Incidentally, that insulin spike is something I bet you’ve experienced before, even if you didn’t know what it was. Ever had a typical, on-the-go office lunch of white bread sandwich, packet of crisps and a chocolate bar? And about 30-45 minutes later, did you suddenly feel really tired, exhausted even? Add a lunchtime pint to this, and I bet you were struggling to keep your eyes open, until your energy gradually returned an hour or two later. That, my friends, is the effect of gorging on high-GI food and drink. With all those sugars, both natural and artificial, suddenly hitting your system, your poor pancreas goes into overdrive, pumping out insulin into your blood like there’s no tomorrow.
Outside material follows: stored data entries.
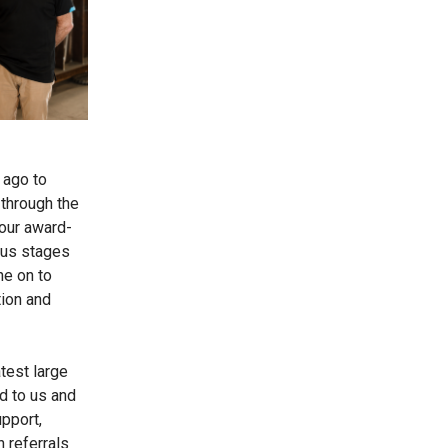
 ago to
 through the
 our award-
ious stages
ne on to
ion and
test large
 to us and
pport,
 referrals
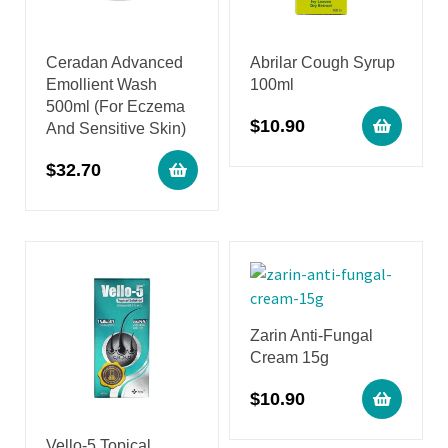
Ceradan Advanced
Abrilar Cough Syrup
Emollient Wash
100ml
500ml (For Eczema
$
10.90
And Sensitive Skin)
$
32.70
Zarin Anti-Fungal
Cream 15g
$
10.90
Vello-5 Topical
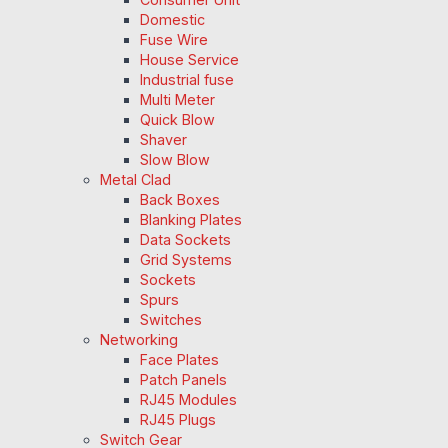
Domestic
Fuse Wire
House Service
Industrial fuse
Multi Meter
Quick Blow
Shaver
Slow Blow
Metal Clad
Back Boxes
Blanking Plates
Data Sockets
Grid Systems
Sockets
Spurs
Switches
Networking
Face Plates
Patch Panels
RJ45 Modules
RJ45 Plugs
Switch Gear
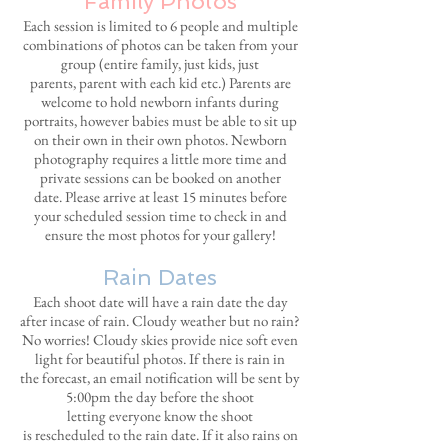
Family Photos
Each session is limited to 6 people and multiple
combinations of photos can be taken from your
group (entire family, just kids, just
parents, parent with each kid etc.) Parents
are
welcome to hold newborn infants during
portraits, however babies must be able to sit up
on their own in their own photos. Newborn
photography requires a little more time and
private sessions can be booked on another
date. Please arrive at least 15 minutes before
your scheduled session time to check in and
ensure the most photos for your gallery!
Rain Dates
Each shoot date will have a rain date the day
after incase of rain. Cloudy weather but no rain?
No worries! Cloudy skies provide nice soft even
light for beautiful photos. If there is rain in
the forecast, an email notification will be sent by
5:00pm the day before the shoot
letting everyone know the shoot
is rescheduled to the rain
date. If it also rains on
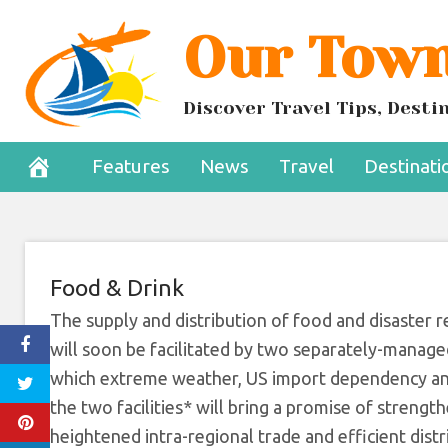
Skip
Our Town
Barbados-Base
to
content
Support Carib
Discover Travel Tips, Dest
October 31, 2022
Features
News
Travel
Destinati
Food & Drink
The supply and distribution of food and disaste
will soon be facilitated by two separately-managed
which extreme weather, US import dependency and 
the two facilities* will bring a promise of strength
heightened intra-regional trade and efficient distr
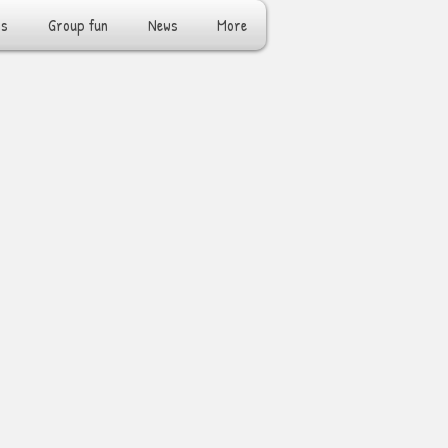
rs
Group fun
News
More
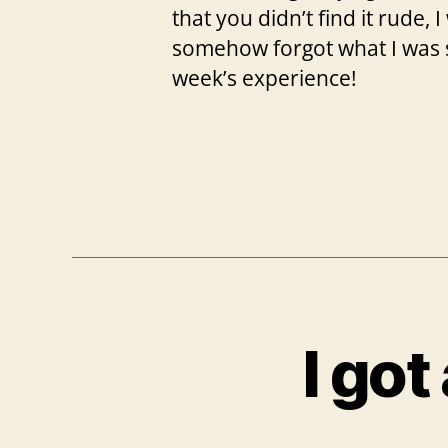
that you didn’t find it rude,
somehow forgot what I was su
week’s experience!
I go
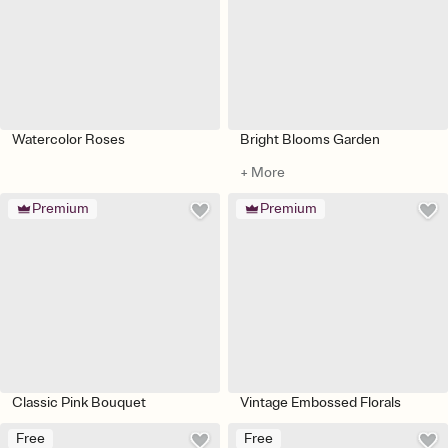
Watercolor Roses
Bright Blooms Garden
+ More
Premium
Premium
Classic Pink Bouquet
Vintage Embossed Florals
Free
Free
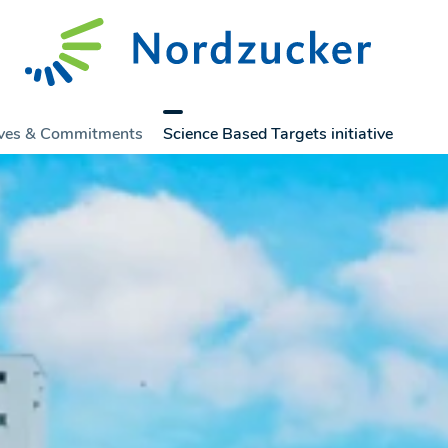
tives & Commitments
Science Based Targets initiative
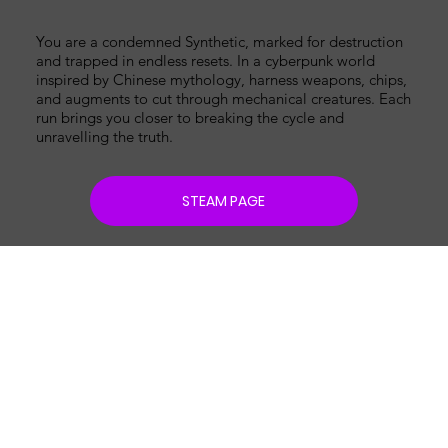
You are a condemned Synthetic, marked for destruction
and trapped in endless resets. In a cyberpunk world
inspired by Chinese mythology, harness weapons, chips,
and augments to cut through mechanical creatures. Each
run brings you closer to breaking the cycle and
unravelling the truth.
STEAM PAGE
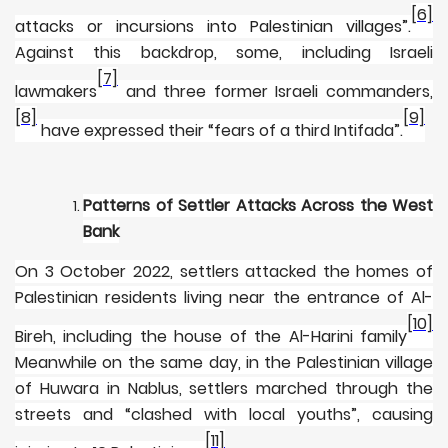
[6]
attacks or incursions into Palestinian villages”
.
Against this backdrop, some, including Israeli
[7]
lawmakers
and three former Israeli commanders,
[8]
[9]
have expressed their “fears of a third Intifada”.
Patterns of Settler Attacks Across the West
Bank
On 3 October 2022, settlers attacked the homes of
Palestinian residents living near the entrance of Al-
[10]
Bireh, including the house of the Al-Harini family
Meanwhile on the same day, in the Palestinian village
of Huwara in Nablus, settlers marched through the
streets and “clashed with local youths”, causing
[11]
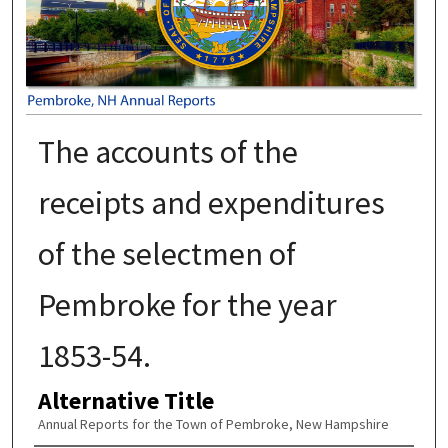
The accounts of the
receipts and expenditures
of the selectmen of
Pembroke for the year
1853-54.
Alternative Title
Annual Reports for the Town of Pembroke, New Hampshire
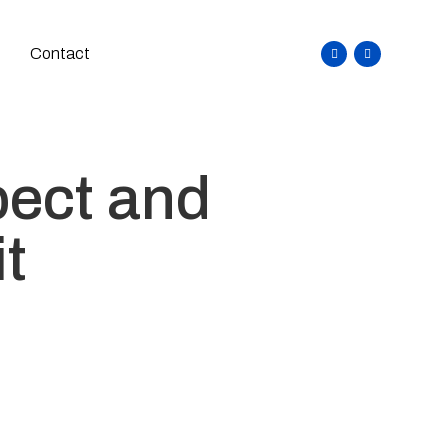
Contact
pect and
it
One of the effects of insulin is soporific — it makes you feel sleepy. That’s perfectly natural; after all, your average lion takes a nap after snacking on a gazelle, which is an entirely organic, sugar-free meal. If gazelles were candy-coated, the lion would probably sleep for a week!
The other effect of high-GI foods is that they provide so much energy, so quickly, that your body says, “hey, all this other stuff that came with the roast potatoes/white bread/milk chocolate, I don’t need it for energy right now, so I’ll store it as — you guessed it — fat”.
Enough from me. The food and pharmaceutical industry cartels here in the UK have done a great job in brainwashing everyone into accepting calories as the indicator. After all, they’ve invested billions in all that low-calorie cr*p that costs twice as much as ordinary food to buy, everything from low-cal drinks to breakfast cereals to soups to microwave meals. On the other side of the world, however, the Aussies should be proud of taking a lead at the University of Sydney, which has set up the International GI Database website, free of charge for you to read and digest. I’ll end with a quote form their site based on what the World health Organisation (WHO) and the United Nations Food and Agriculture Organisation (FAO) recommend:
Terms such as complex carbohydrates and sugars, which commonly appear on food labels, are now recognised as having little nutritional or physiological significance. The WHO/FAO recommend that these terms be removed and replaced with the total carbohydrate content of the food and its GI value.
Incidentally, for those of you who imagine that I will be living an ascetic lifestyle for the next few weeks, let me tell you that two of my favourite things are allowed, in moderation: good red wine and very dark (70%+ cocoa) chocolate, both of which have a low GI!